2000年2月4日

アメリカの未臨界(臨界前)核実験について(談話)

社会民主党全国連合 
幹事長 渕上 貞雄

 アメリカは、2月3日午後2時(日本時間4日午前)、ネバダの地下核実験場で9度目の未臨界(臨界前)核実験を行なった。社会民主党は世界の平和を願う人々とともに、実験の中止を求め続けてきたが、こうした声を無視して未臨界(臨界前)核実験を強行したアメリカ政府に対して、強く抗議するものである。

 今回の核実験は、国立ローレンス・リバモア研究所が担当し、「オーボエ3」と名付けられている。米エネルギー省が未臨界(臨界前)核実験では「核分裂は起こっていない」とか「CTBTに反しない」といくら強弁しても、国際的な核不拡散体制が大きくゆらぐなかで、核のない世界への流れを大きく傷つけることは明らかである。

 ましてや、今回の実験は昨年l 0月にアメリカ上院が包括的核実験禁止条約(CTBT)の批准を否決した後、2度目の実験である。自国の批准の失敗でCTBTの発効に水を差し、世界の核軍縮へ向けた動きの妨げとなっているアメリカ政府が、無反省に未臨界(臨界前)核実験を重ねるなど言語道断であり、まったく恥知らずな行為といわざるを得ない。

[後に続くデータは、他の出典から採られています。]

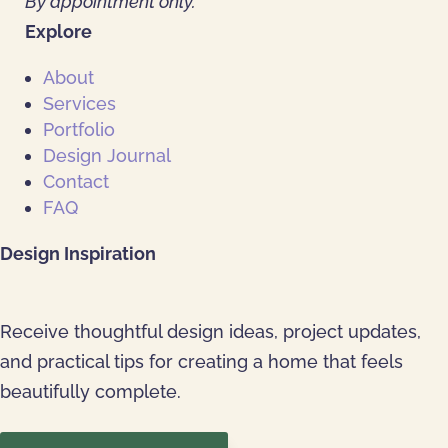
By appointment only.
Explore
About
Services
Portfolio
Design Journal
Contact
FAQ
Design Inspiration
Receive thoughtful design ideas, project updates,
and practical tips for creating a home that feels
beautifully complete.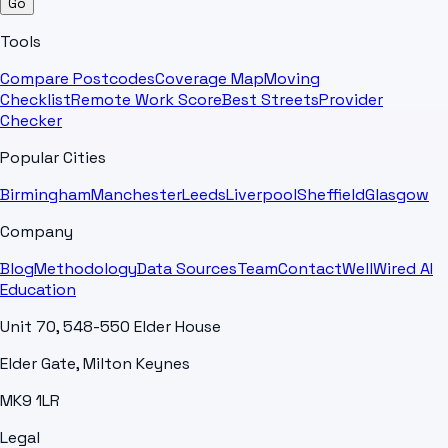
Go
Tools
Compare Postcodes
Coverage Map
Moving
Checklist
Remote Work Score
Best Streets
Provider
Checker
Popular Cities
Birmingham
Manchester
Leeds
Liverpool
Sheffield
Glasgow
Company
Blog
Methodology
Data Sources
Team
Contact
WellWired AI
Education
Unit 70, 548-550 Elder House
Elder Gate, Milton Keynes
MK9 1LR
Legal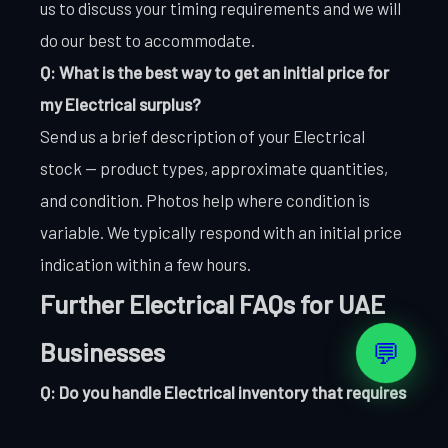
us to discuss your timing requirements and we will
do our best to accommodate.
Q: What is the best way to get an initial price for
my Electrical surplus?
Send us a brief description of your Electrical
stock — product types, approximate quantities,
and condition. Photos help where condition is
variable. We typically respond with an initial price
indication within a few hours.
Further Electrical FAQs for UAE
💬
Businesses
Q: Do you handle Electrical inventory that requires
specialist handling?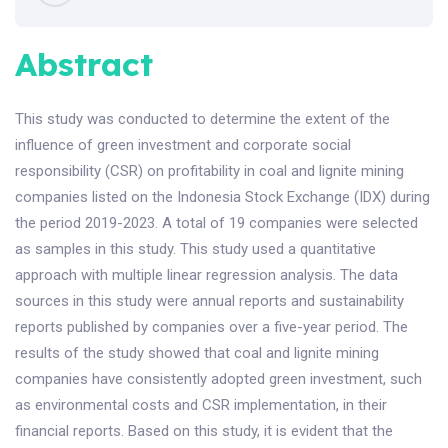
Abstract
This study was conducted to determine the extent of the
influence of green investment and corporate social
responsibility (CSR) on profitability in coal and lignite mining
companies listed on the Indonesia Stock Exchange (IDX) during
the period 2019-2023. A total of 19 companies were selected
as samples in this study. This study used a quantitative
approach with multiple linear regression analysis. The data
sources in this study were annual reports and sustainability
reports published by companies over a five-year period. The
results of the study showed that coal and lignite mining
companies have consistently adopted green investment, such
as environmental costs and CSR implementation, in their
financial reports. Based on this study, it is evident that the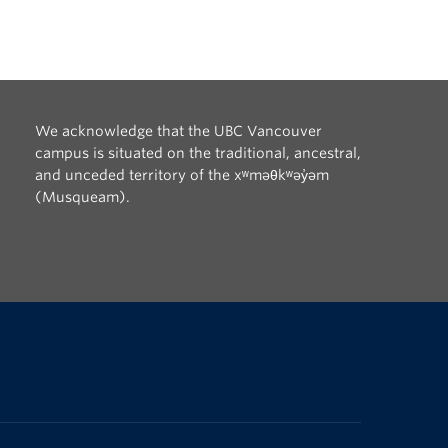
We acknowledge that the UBC Vancouver
campus is situated on the traditional, ancestral,
and unceded territory of the xʷməθkʷəy̓əm
(Musqueam).
The University of British Columbia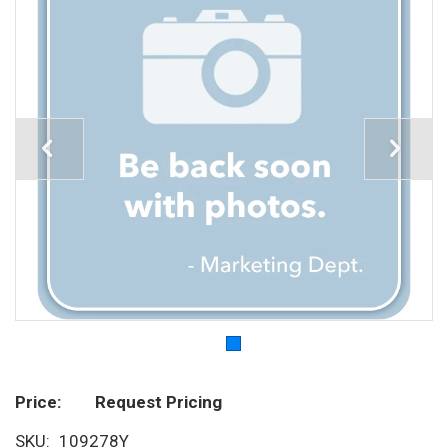
Price
Request Pricing
SKU
109278Y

 それ自身、決して十分とはいえないCTBTすら、このまま発効の見通しを失うのであれば、核のない21世紀へ向けた私たちの希望は絶望に転じ、核拡散の不安に覆われた新世紀を迎えることともなりかねない。

 アメリカ政府は世界最大の軍事力を持つ強力な核兵器国であることを自覚し、核拡散につながる行為をもっとも強く自制し、核軍縮を積極的に進めることを強く求められている。私たちは新しいミレニアムに核実験を持ち込んだアメリカ政府の暴挙を断じて認めることができない。

 社会民主党は、ヒロシマ・ナガサキの悲惨な被爆体験を踏まえ、世界の平和を願う人々と固く連帯しながら、あらゆる核実験に反対し、核廃絶へ向けた努力をさらに強めていくものである。